IBM has filed a patent for a technique that will automatically manage cloud data across geographic regions, claiming it will allow client companies to comply with regulations governing where data can be stored in different countries and continents.
"During the early years of cloud computing, it was evident that storing and accessing business data across geographically dispersed cloud computing environments could present logistical and regulatory challenges," said IBM's Sandeep Ramesh Patil, co-inventor of the patent.
"Our team of inventors designed a system that will allow businesses to efficiently manage and move data in the cloud, while meeting required compliance mandates in different countries."
Although IBM waited until August 8 to announce the new technique, the United States Patent and Trademark Office (USPTO) published the patent on March 18. The patent was first filed with the USPTO on September 23, 2010.

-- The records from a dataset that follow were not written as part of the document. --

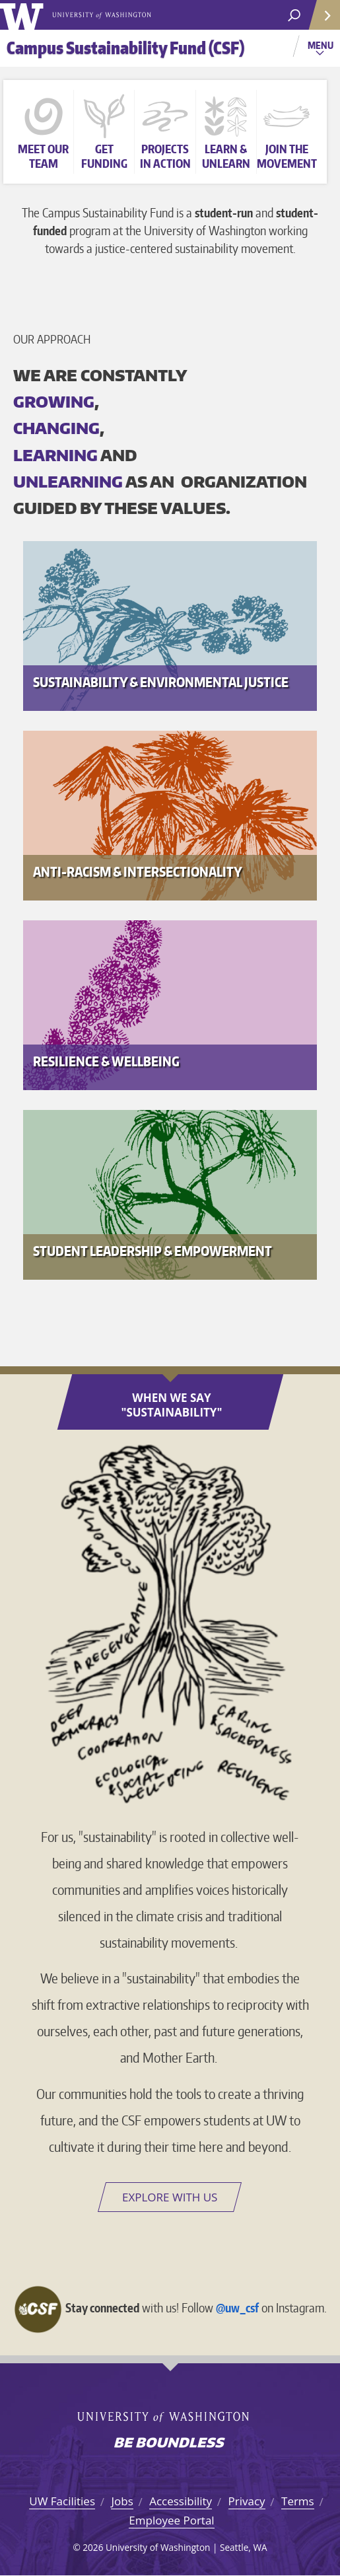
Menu (322, 49)
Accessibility (180, 2501)
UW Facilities (62, 2501)
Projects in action (165, 155)
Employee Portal (171, 2520)
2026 (93, 2547)
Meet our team (43, 155)
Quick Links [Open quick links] (320, 20)
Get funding (104, 155)
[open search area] (294, 15)
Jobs (122, 2501)
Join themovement (287, 155)
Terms (297, 2501)
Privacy (246, 2501)
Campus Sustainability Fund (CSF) (125, 47)
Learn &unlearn (226, 155)
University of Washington (24, 15)
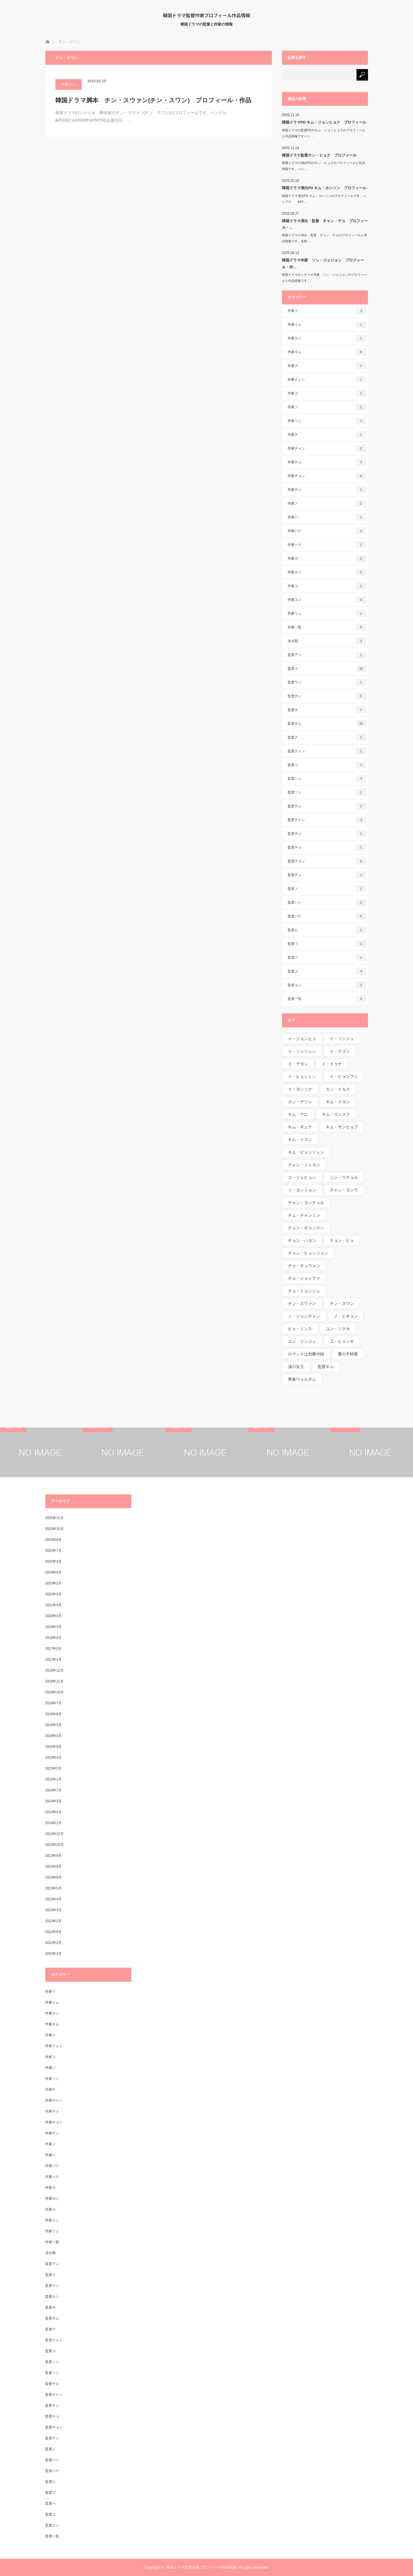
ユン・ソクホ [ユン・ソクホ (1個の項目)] (338, 1328)
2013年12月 (54, 1834)
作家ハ (327, 517)
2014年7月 (53, 1790)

The patent, #8,676,593, geographic governance of data over clouds, outlines methods and systems for "controlling a geographic region of data in cloud computing".
The abstract describes a "method implemented in a computer infrastructure including a combination of hardware and software includes: receiving a request from a local computing device to save data on a network including a plurality of data storage locations in a plurality of different geographic regions."
The technology does this by analysing either file attributes associated with the data, or predefined rules — identifying one of the plurality of data storage locations within the specified geographic region based on the determining step, and "routing the data to the identified one of the plurality of data storage locations within the specified geographic region".
According to IBM, the invention allows companies to mark or tag their data and use an intelligent cloud management system to store files in the appropriate location.
The patent was published by the USPTO just three months prior to ain the US ordering Microsoft to hand over foreign data to US authorities.
In July, a US judge ordered Microsoft to hand over the data, despite strong privacy protections in Europe, after finding that, because the company is headquartered in the US, the data it controls — even overseas — are just as applicable to US law.